Purdue CS graduate student secures X-Force Fellowship
Raymond Muller, graduate student and security researcher
The 2023 NSIN X-Force Fellowship is a summer internship program that provides students a chance to serve their country by solving real-world national security problems in collaboration with the U.S. military.
Raymond Muller, a Purdue CS graduate student, has been awarded an X-Force Fellowship through the National Security Innovation Network (NSIN).
The 2023 NSIN X-Force Fellowship launched on June 5th with undergraduate and graduate students spending the summer embedded with operational military commands. These X-Force Fellows will use technical and entrepreneurial skills to deliver rapid, early-stage prototypes that help solve military mission partner problems.
As an X-Force Fellow, Muller will have the opportunity to work on a mission-focused real-world project.
“I hope to build long-lasting connections within the Department of Defense in order to fuel future research that helps to improve the nation’s capabilities,” said Muller.
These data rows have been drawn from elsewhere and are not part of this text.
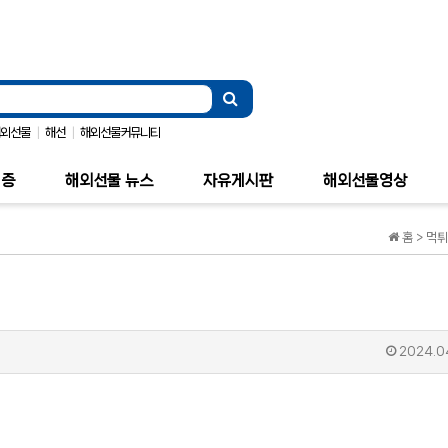
|
|
해외선물
해선
해외선물커뮤니티
검증
해외선물 뉴스
자유게시판
해외선물영상
홈 > 먹
2024.04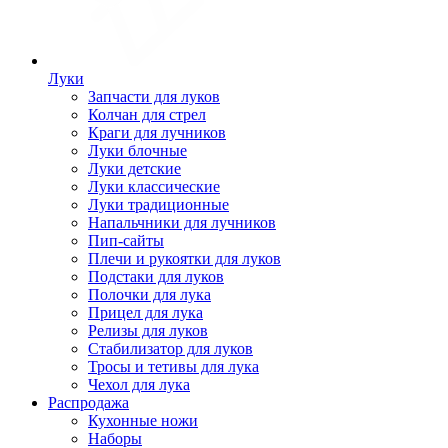
Луки
Запчасти для луков
Колчан для стрел
Краги для лучников
Луки блочные
Луки детские
Луки классические
Луки традиционные
Напальчники для лучников
Пип-сайты
Плечи и рукоятки для луков
Подстаки для луков
Полочки для лука
Прицел для лука
Релизы для луков
Стабилизатор для луков
Тросы и тетивы для лука
Чехол для лука
Распродажа
Кухонные ножи
Наборы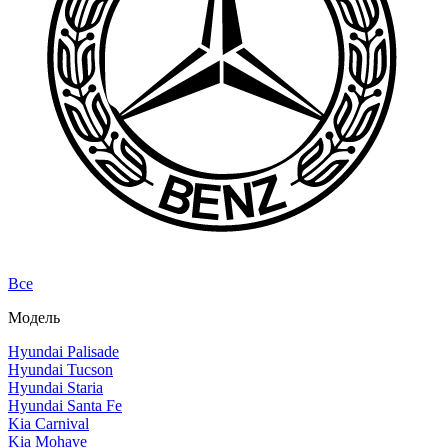
Все
Модель
Hyundai Palisade
Hyundai Tucson
Hyundai Staria
Hyundai Santa Fe
Kia Carnival
Kia Mohave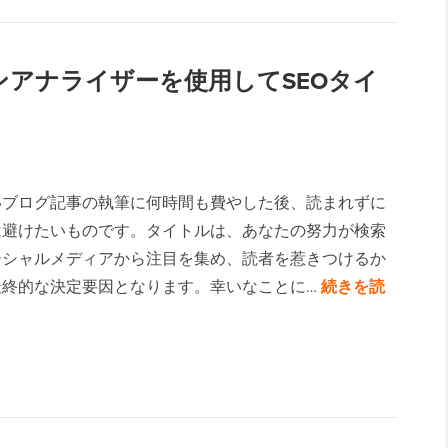
ラインアナライザーを使用してSEOタイ
いブログ記事の執筆に何時間も費やした後、読まれずに
は避けたいものです。タイトルは、あなたの努力が検索
ーシャルメディアから注目を集め、読者を惹きつけるか
最終的な決定要因となります。幸いなことに…
続きを読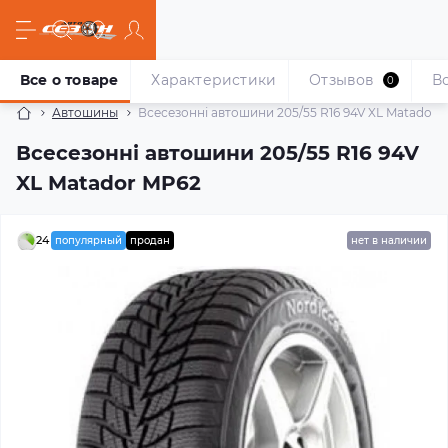
Все о товаре
Характеристики
Отзывов
В
0
Автошины
Всесезонні автошини 205/55 R16 94V XL Matador 
Всесезонні автошини 205/55 R16 94V
XL Matador MP62
24
популярный
продан
нет в наличии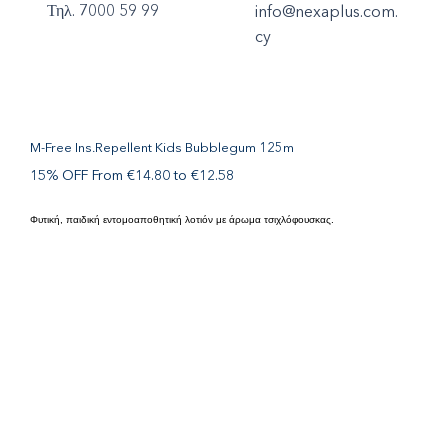
Τηλ. 7000 59 99
info@nexaplus.com.
cy
M-Free Ins.Repellent Kids Bubblegum 125m
15% OFF From €14.80 to €12.58
Φυτική, παιδική εντομοαποθητική λοτιόν με άρωμα τσιχλόφουσκας.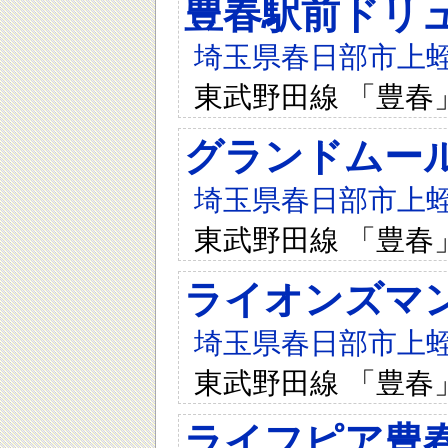
豊春駅前ドリ
埼玉県春日部市上蛭田
東武野田線 「豊春
グランドムー
埼玉県春日部市上蛭
東武野田線 「豊春
ライオンズマ
埼玉県春日部市上蛭田
東武野田線 「豊春
ライフピア豊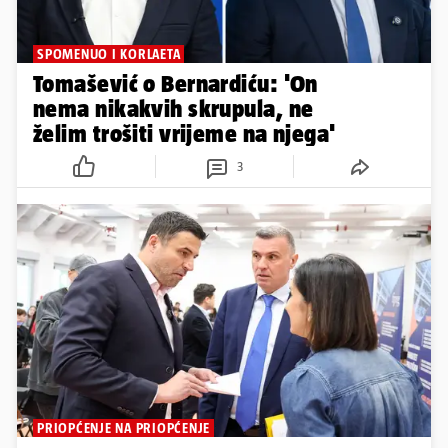
SPOMENUO I KORLAETA
Tomašević o Bernardiću: 'On
nema nikakvih skrupula, ne
želim trošiti vrijeme na njega'
3
PRIOPĆENJE NA PRIOPĆENJE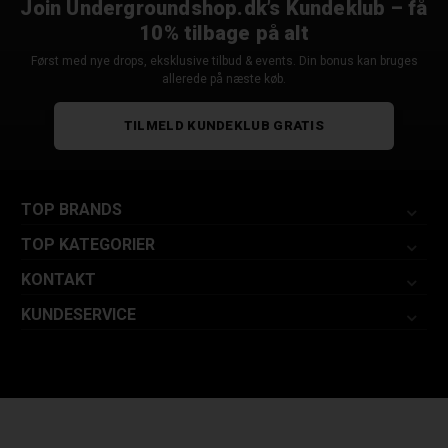
Join Undergroundshop.dk’s Kundeklub – få
10% tilbage på alt
Først med nye drops, eksklusive tilbud & events. Din bonus kan bruges
allerede på næste køb.
TILMELD KUNDEKLUB GRATIS
TOP BRANDS
TOP KATEGORIER
KONTAKT
KUNDESERVICE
As the DoD is innovating new ways to compete with private industry to attract top talent into its workforce, the X-Force Fellowship offers students an opportunity to work with the military and experience jobs in the defense innovation sector before they graduate. By building relationships between students and service members over the summer, the DoD receives ideas and solutions created in the fellowship from the nation’s greatest asset: highly talented undergraduate and graduate students.
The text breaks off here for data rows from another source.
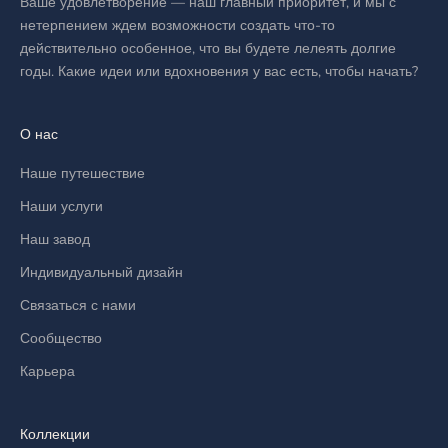
Ваше удовлетворение — наш главный приоритет, и мы с
нетерпением ждем возможности создать что-то
действительно особенное, что вы будете лелеять долгие
годы. Какие идеи или вдохновения у вас есть, чтобы начать?
О нас
Наше путешествие
Наши услуги
Наш завод
Индивидуальный дизайн
Связаться с нами
Сообщество
Карьера
Коллекции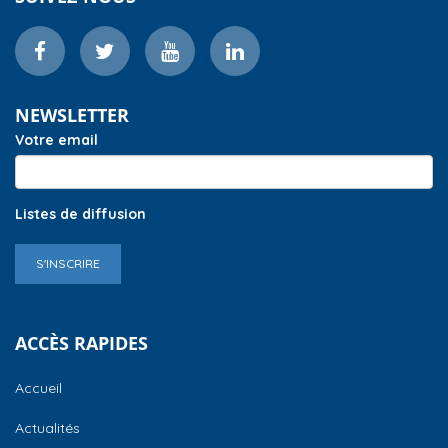
NEWSLETTER
Votre email
Listes de diffusion
S'INSCRIRE
ACCÈS RAPIDES
Accueil
Actualités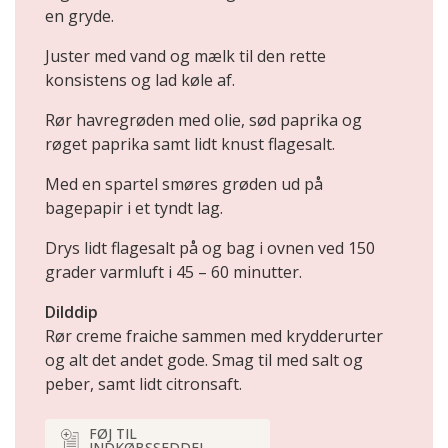
en gryde.
Juster med vand og mælk til den rette
konsistens og lad køle af.
Rør havregrøden med olie, sød paprika og
røget paprika samt lidt knust flagesalt.
Med en spartel smøres grøden ud på
bagepapir i et tyndt lag.
Drys lidt flagesalt på og bag i ovnen ved 150
grader varmluft i 45 – 60 minutter.
Dilddip
Rør creme fraiche sammen med krydderurter
og alt det andet gode. Smag til med salt og
peber, samt lidt citronsaft.
FØJ TIL
INDKØBSSEDDEL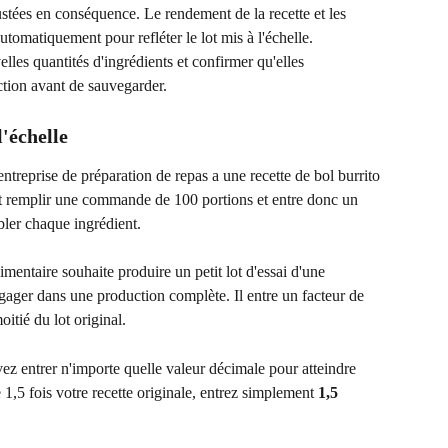
justées en conséquence. Le rendement de la recette et les 
automatiquement pour refléter le lot mis à l'échelle.
les quantités d'ingrédients et confirmer qu'elles 
tion avant de sauvegarder.
'échelle
ntreprise de préparation de repas a une recette de bol burrito 
it remplir une commande de 100 portions et entre donc un 
bler chaque ingrédient.
imentaire souhaite produire un petit lot d'essai d'une 
gager dans une production complète. Il entre un facteur de 
oitié du lot original.
ez entrer n'importe quelle valeur décimale pour atteindre 
 1,5 fois votre recette originale, entrez simplement 
1,5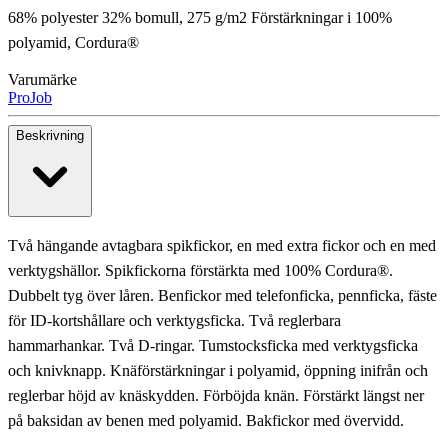
68% polyester 32% bomull, 275 g/m2 Förstärkningar i 100%
polyamid, Cordura®
Varumärke
ProJob
Beskrivning
Två hängande avtagbara spikfickor, en med extra fickor och en med
verktygshällor. Spikfickorna förstärkta med 100% Cordura®.
Dubbelt tyg över låren. Benfickor med telefonficka, pennficka, fäste
för ID-kortshållare och verktygsficka. Två reglerbara
hammarhankar. Två D-ringar. Tumstocksficka med verktygsficka
och knivknapp. Knäförstärkningar i polyamid, öppning inifrån och
reglerbar höjd av knäskydden. Förböjda knän. Förstärkt längst ner
på baksidan av benen med polyamid. Bakfickor med övervidd.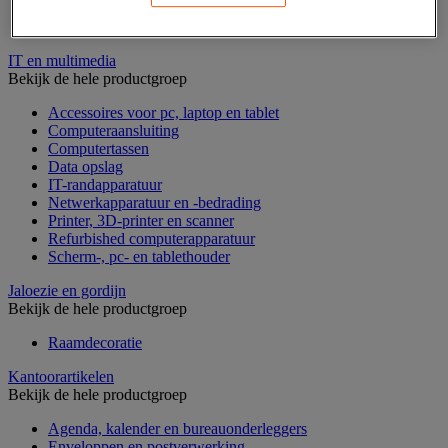
Geldkist
Valsgelddetectie en geldtelmachine
IT en multimedia
Bekijk de hele productgroep
Accessoires voor pc, laptop en tablet
Computeraansluiting
Computertassen
Data opslag
IT-randapparatuur
Netwerkapparatuur en -bedrading
Printer, 3D-printer en scanner
Refurbished computerapparatuur
Scherm-, pc- en tablethouder
Jaloezie en gordijn
Bekijk de hele productgroep
Raamdecoratie
Kantoorartikelen
Bekijk de hele productgroep
Agenda, kalender en bureauonderleggers
Enveloppen en postverwerking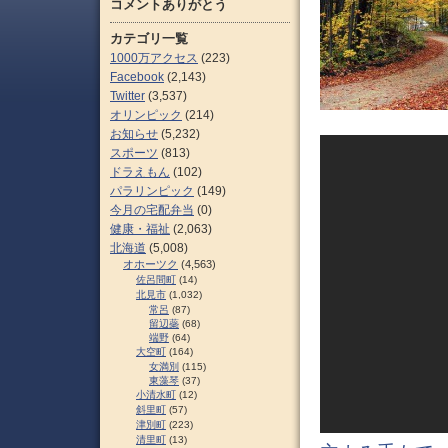
コメントありがとう
カテゴリ一覧
1000万アクセス
(223)
Facebook
(2,143)
Twitter
(3,537)
オリンピック
(214)
お知らせ
(5,232)
スポーツ
(813)
ドラえもん
(102)
パラリンピック
(149)
今月の宅配弁当
(0)
健康・福祉
(2,063)
北海道
(5,008)
オホーツク
(4,563)
佐呂間町
(14)
北見市
(1,032)
常呂
(87)
留辺蘂
(68)
端野
(64)
大空町
(164)
女満別
(115)
東藻琴
(37)
小清水町
(12)
斜里町
(57)
津別町
(223)
清里町
(13)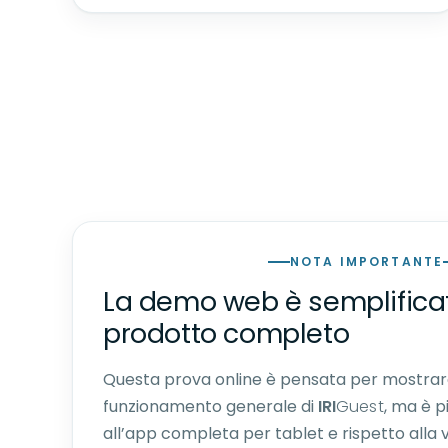
NOTA IMPORTANTE
La demo web è semplificat
prodotto completo
Questa prova online è pensata per mostrar
funzionamento generale di
IRI
Guest
, ma è p
all’app completa per tablet e rispetto alla 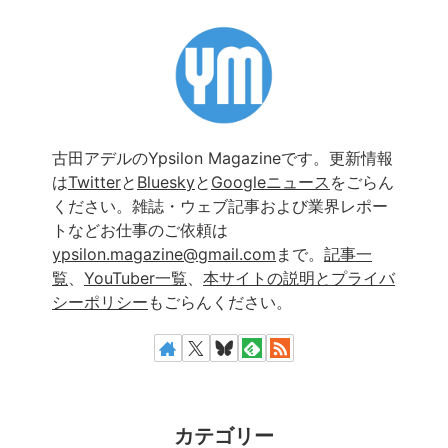
古田アデルのYpsilon Magazineです。更新情報
は
Twitter
と
Bluesky
と
Googleニュース
をごらん
ください。雑誌・ウェブ記事および業界レポー
トなどお仕事のご依頼は
ypsilon.magazine@gmail.com
まで。
記事一
覧
、
YouTuber一覧
、
本サイトの説明とプライバ
シーポリシー
もごらんください。
カテゴリー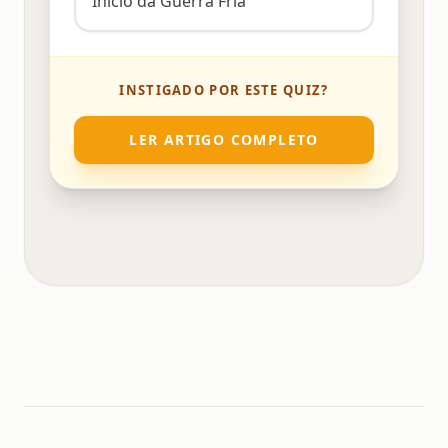
Início da Guerra Fria
INSTIGADO POR ESTE QUIZ?
LER ARTIGO COMPLETO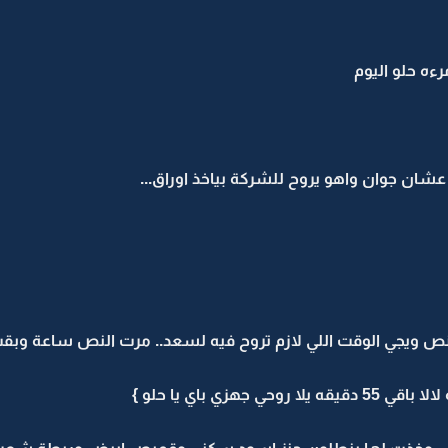
ءه حلو اليوم
 عشان جوان واهو يروح للشركة بياخذ اوراق...
 ونص ويجي الوقت اللي لازم تروح فيه لسعد.. مرت النص ساعة 
هزي باي يا حلو }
“The work of computer scientists can contribute to and influence various industries, but national security prioritizes vital, yet often neglected issues, that are exclusive to such roles,” said Muller.
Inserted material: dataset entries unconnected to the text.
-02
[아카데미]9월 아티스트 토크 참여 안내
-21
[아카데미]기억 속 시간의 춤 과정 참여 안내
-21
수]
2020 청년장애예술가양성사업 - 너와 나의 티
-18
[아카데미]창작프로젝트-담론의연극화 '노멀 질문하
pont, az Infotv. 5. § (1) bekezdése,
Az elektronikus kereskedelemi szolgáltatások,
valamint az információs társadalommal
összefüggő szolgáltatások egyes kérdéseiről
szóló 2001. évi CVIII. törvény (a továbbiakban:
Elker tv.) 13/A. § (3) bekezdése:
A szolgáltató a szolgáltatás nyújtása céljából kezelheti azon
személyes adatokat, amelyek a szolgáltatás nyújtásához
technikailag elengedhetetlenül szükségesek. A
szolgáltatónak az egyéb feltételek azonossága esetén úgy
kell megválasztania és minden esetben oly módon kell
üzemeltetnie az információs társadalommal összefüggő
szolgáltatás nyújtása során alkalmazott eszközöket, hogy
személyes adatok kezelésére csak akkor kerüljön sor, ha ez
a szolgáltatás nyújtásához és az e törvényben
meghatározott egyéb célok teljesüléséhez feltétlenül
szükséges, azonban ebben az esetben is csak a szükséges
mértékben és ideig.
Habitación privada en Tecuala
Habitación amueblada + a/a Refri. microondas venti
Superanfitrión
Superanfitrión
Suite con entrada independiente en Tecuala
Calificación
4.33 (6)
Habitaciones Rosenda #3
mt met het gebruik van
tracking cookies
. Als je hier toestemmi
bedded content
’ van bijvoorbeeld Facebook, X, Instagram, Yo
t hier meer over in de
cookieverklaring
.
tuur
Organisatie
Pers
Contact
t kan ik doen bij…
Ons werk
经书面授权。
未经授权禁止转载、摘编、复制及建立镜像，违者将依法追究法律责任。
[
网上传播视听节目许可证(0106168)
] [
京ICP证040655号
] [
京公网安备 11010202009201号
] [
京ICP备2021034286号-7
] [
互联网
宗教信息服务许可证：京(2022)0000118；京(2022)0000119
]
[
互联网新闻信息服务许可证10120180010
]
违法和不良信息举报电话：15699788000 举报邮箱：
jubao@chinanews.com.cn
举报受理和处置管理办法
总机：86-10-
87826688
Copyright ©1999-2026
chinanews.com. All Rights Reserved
NSIN X-Force Fellows will support Department of Defense (DoD) mission partners across all branches of service by applying diverse skill sets to challenging, real-time national security projects. Each week, students meet with their military partners to identify pain points and better understand how to create feasible solutions for the DoD. Students will also attend a weekly speaker series where they will hear from professionals with experience in the public and private sector supporting the National Security Innovation Base.
“Working on real-world national security problems is uniquely fulfilling. There are extensive benefits of the work, even if not made public, which contribute significantly to ensuring people's safety."
- Raymond Muller
“Working on real-world national security problems is uniquely fulfilling,” said Muller. He added, “There are extensive benefits of the work, even if not made public, which contribute significantly to ensuring people's safety.”
Muller’s research interests cover machine learning, computer vision, and security, as well as the intersection of those topics in domains such as autonomous vehicle security. His advisor is Z. Berkay Celik, assistant professor of computer science at Purdue University.
“This fellowship is invaluable to Raymond on two levels,” said Celik.
“First, it will allow Raymond to develop fundamental algorithms and theories that can be applied to a broad range of real-world domains, applications, and environments. This will have important implications for supporting our nation's security.”
Celik added, “Second, the fellowship will give Raymond tremendous opportunities to work directly with military and national security leaders. This will help him develop a technical skill set and an entrepreneurial mindset for supporting critical national infrastructure.”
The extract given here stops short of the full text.